OpenSSL 3.1
openssl.org> A FIPS 140-3 compliant FIPS Provider
This is actually a pretty big deal. FIPS 140 certifications are required for a lot of US Federal sales. The FIPS 140 standard changed sometime in the past year from major version 2 to major version 3 and lots of changes are required to certify against the v3 standard, even if you had a v2 certification. What's not obvious is that a lot of FIPS 140 certified software libraries are whitelabeled openssl. Because of the openssl teams hard work in getting this released, it really lowers the barrier to entry for companies trying to sell software to the US Federal government.

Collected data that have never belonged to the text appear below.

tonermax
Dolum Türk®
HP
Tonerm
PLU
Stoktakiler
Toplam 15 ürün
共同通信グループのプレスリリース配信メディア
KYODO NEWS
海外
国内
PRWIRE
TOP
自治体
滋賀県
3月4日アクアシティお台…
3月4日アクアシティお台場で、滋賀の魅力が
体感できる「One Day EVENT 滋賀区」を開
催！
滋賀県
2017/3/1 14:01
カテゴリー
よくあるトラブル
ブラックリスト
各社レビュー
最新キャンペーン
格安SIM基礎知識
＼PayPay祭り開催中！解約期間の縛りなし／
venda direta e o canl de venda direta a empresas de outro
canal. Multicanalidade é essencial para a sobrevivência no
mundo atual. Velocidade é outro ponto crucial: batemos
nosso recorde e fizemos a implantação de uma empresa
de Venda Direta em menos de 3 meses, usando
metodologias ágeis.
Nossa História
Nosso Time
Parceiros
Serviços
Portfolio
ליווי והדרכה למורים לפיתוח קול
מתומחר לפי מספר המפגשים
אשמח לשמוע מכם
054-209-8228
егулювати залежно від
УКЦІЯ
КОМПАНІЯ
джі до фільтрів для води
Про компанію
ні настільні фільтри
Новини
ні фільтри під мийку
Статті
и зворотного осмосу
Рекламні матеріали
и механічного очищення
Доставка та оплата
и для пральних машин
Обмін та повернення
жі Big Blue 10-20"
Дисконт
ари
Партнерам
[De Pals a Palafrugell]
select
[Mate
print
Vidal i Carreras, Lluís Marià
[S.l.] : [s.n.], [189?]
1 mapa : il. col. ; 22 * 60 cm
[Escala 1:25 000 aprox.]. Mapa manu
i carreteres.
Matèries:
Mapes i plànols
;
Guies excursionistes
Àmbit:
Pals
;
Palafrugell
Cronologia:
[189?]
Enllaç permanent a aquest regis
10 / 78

I wish the certifications were not as onerous as they were, but this is a big step forward for teams that are not staffed to read and implement several hundred pages of ISO standards for how to correctly implement crypto algorithms. Don't even get me started on how the standards you certify against are themselves copyrighted...
Phoronix has published some benchmarks of OpenSSL 3.1 vs 3.0: https://www.phoronix.com/news/OpenSSL-3.1-Released
This seems like a stupid question, but is anyone releasing binaries of OpenSSL for Windows environments? Is there an expectation that OpenSSL will take reigns in MacOS environments from LibreSSL?
You can use the Conan package manager with prebuilt binaries/libraries
Msys2 is distributing binary openssl (and many other packages):
it feels weird not grabbing this directly from the openssl team. that's a gap in trust...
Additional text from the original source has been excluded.